Amount of individual flavonoids in the active extracts (DCM and EtOAc extracts) and stem bark materials of different Oroxylum indicum samples (Oro-1 to Oro-4). Values shown in w% of air-dried plant material and relative standard deviations are in parenthesis (n=3).

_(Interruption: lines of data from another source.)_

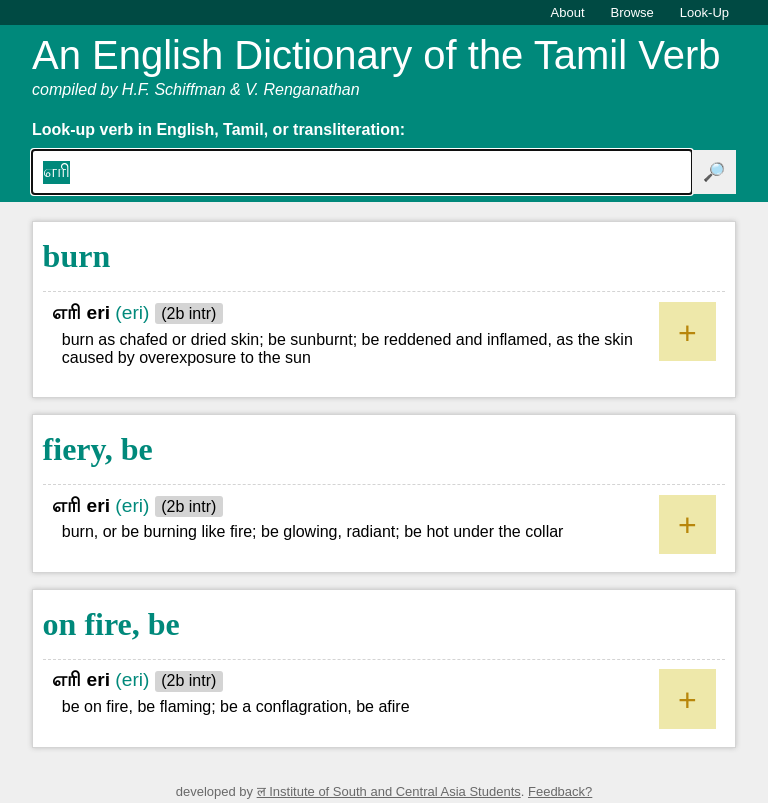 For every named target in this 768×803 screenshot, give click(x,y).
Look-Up (704, 12)
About (568, 12)
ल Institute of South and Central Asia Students (389, 791)
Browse (632, 12)
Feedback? (560, 791) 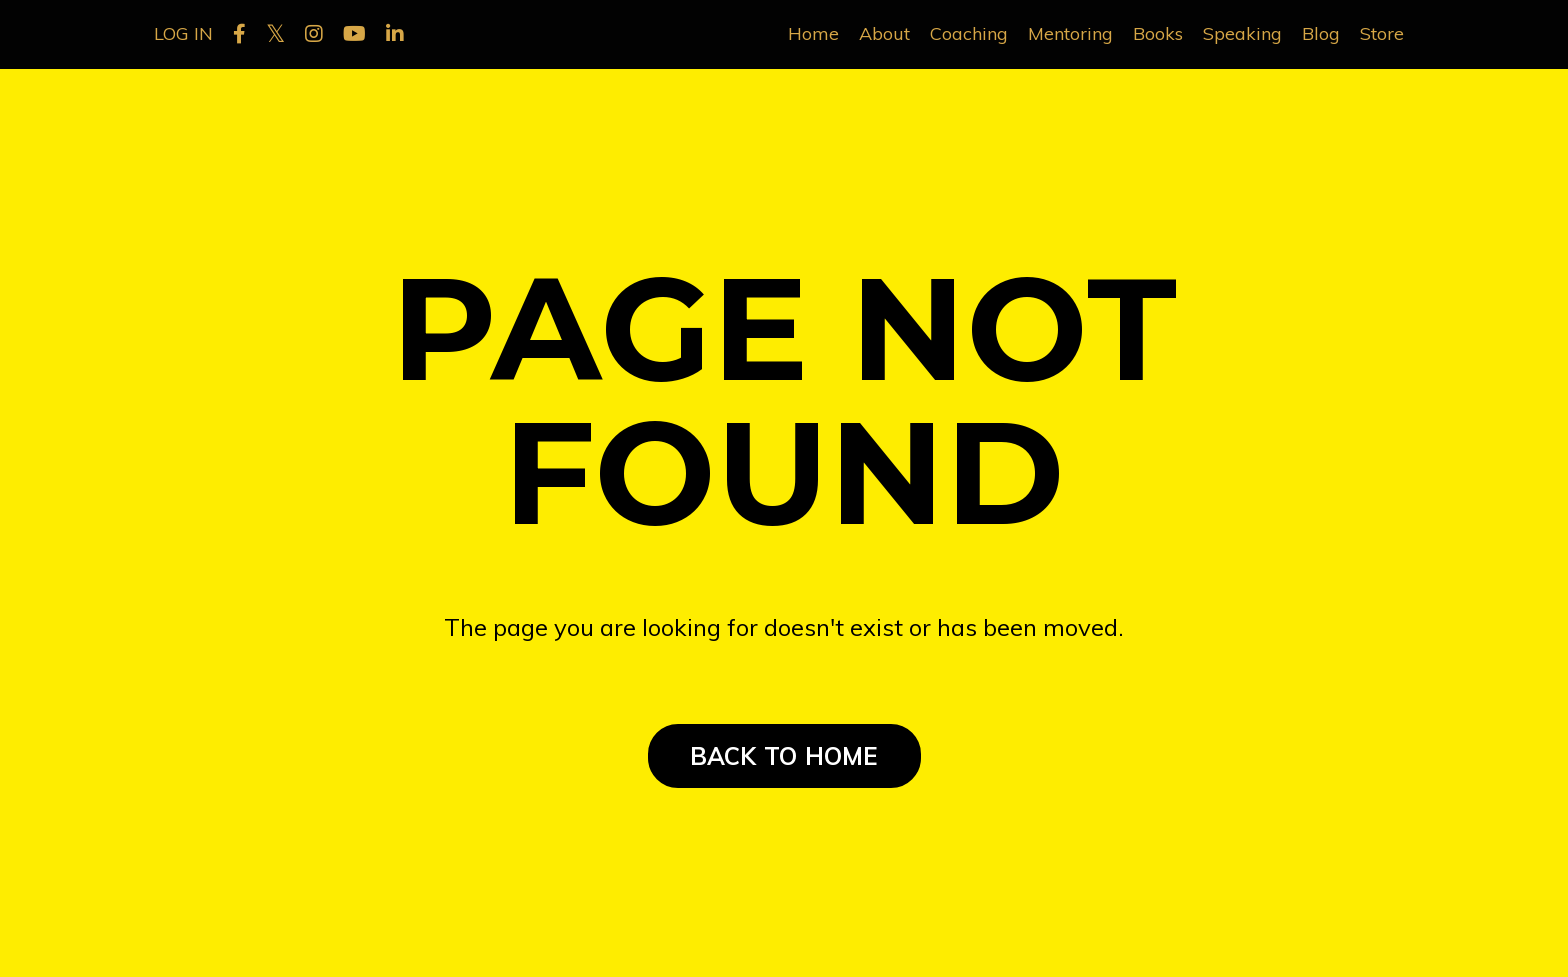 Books (1158, 33)
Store (1382, 33)
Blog (1321, 33)
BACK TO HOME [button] (784, 756)
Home (813, 33)
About (884, 33)
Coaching (969, 33)
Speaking (1242, 33)
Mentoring (1070, 33)
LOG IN (183, 33) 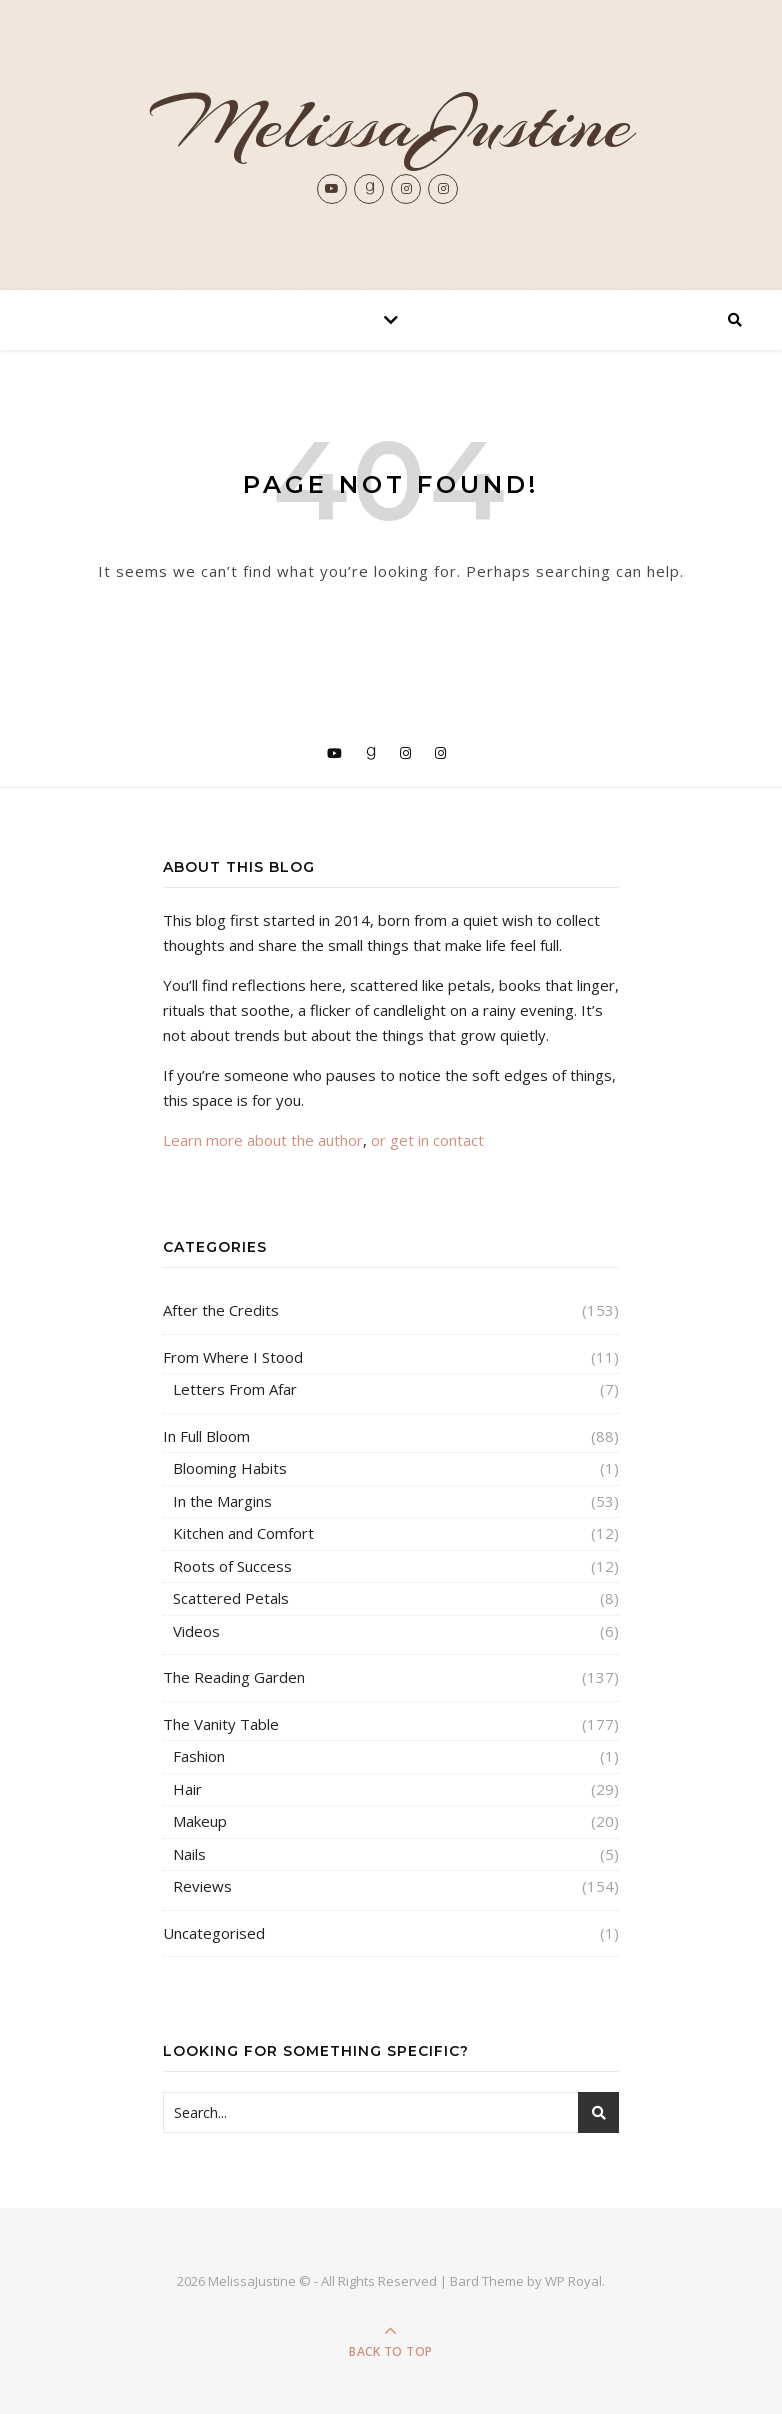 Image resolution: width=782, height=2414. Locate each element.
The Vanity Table (221, 1724)
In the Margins (222, 1501)
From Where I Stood (233, 1357)
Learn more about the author (263, 1140)
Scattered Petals (231, 1598)
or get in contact (427, 1140)
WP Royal (573, 2281)
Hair (187, 1789)
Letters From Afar (235, 1389)
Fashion (199, 1756)
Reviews (202, 1886)
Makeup (200, 1821)
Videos (196, 1631)
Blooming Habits (230, 1468)
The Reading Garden (234, 1677)
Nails (189, 1854)
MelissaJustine (391, 124)
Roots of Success (232, 1566)
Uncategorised (214, 1933)
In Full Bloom (206, 1436)
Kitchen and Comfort (243, 1533)
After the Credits (221, 1310)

	Hispidulin	Baicalein	Chrysin	Oroxylin A	Σ of flavonoids (%)
DCM extract	n.d	13.43%	1.72%	8.56%	23.71
EtOAc extract	2.0%	15.96%	3.42%	13.83%	35.21
Oro-1	n.d	0.13% (4.36)	0.04% (1.43)	0.14% (3.92)	0.31
Oro-2	0.01% (4.50)	0.26% (4.87)	0.05% (4.28)	0.19% (2.86)	0.51
Oro-3	0.02% (1.19)	0.22% (4.46)	0.07% (1.22)	0.10% (1.11)	0.41
Oro-4	0.03% (1.89)	0.45% (3.32)	0.15% (5.01)	0.09% (4.74)	0.71

Oroxylum indicum is used in many Asian countries; however, different parts of the plant are often used. The seeds of Oroxylum indicum are described in the Chinese Pharmacopeia (The State Pharmacopoeia Commission of P.R. China, 2010) while the stem bark is present in the Vietnamese Pharmacopoeia (The State Pharmacopoeia Commission of Vietnamese Pharmacopoeia, 2009). In the Ayurvedic system of medicine, the root bark is the officially used part of Oroxylum indicum (Radhika et al., 2011). Due to the popularity of this herbal medicine, several analytical procedures have been reported for the detection of flavonoids in different plant parts. Interestingly, hispidulin was not detected in the seeds (Krüger and Ganzera, 2012), while all four compounds (hispidulin, baicalein, chrysin and oroxylin A) were detected simultaneously in the root bark (Yadav et al., 2012). Among the quantified flavonoids, baicalein was the dominant flavonoid aglycone in all plant parts of Oroxylum indicum, 0.09–0.18% in the seeds (Krüger and Ganzera, 2012), 0.13–0.45% in the stem bark (Table 2), and 0.67% in the roots (Yadav et al., 2012).

Conclusion

Ethnopharmacological knowledge is a promising source for the selection of potential bioactive plant material. Among 17 Vietnamese plants used for the treatment of a variety of diseases associated with inflammation, the dichloromethane extracts of Chromolaena odorata and Oroxylum indicum proved to be promising inhibitors of the NF-κB pathway. A previous study identified fatty acids of Chromolaena odorata as inhibitors of NF-κB activation (Tran et al., 2011) but since the main constituents of this plant (Dat et al., 2009) are flavonoids, it might be necessary to consider a contribution of these compounds to the NF-κB inhibitory effect of this plant. Phytochemical studies of Oroxylum indicum bark led to the identification of four bioactive flavonoids (hispidulin, baicalein, chrysin, and oroxylin A). Baicalein and its glycoside, baicalin, are well known for their anti-inflammatory activity related to the inhibition of NF-κB activation. However, in this study, simultaneous testing with other constituents of Oroxylum indicum, baicalein showed a weak activity while baicalin was inactive, whereas other flavonoids e.g. oroxylin A seem to be more important in respect to the NF-κB inhibitory effect of Oroxylum indicum extracts. Altogether, the performed study supports the traditional use of some of the investigated species against inflammation by the found in vitro activity and identified the stem bark of Oroxylum indicum as a valuable source of flavonoids with an anti-inflammatory activity.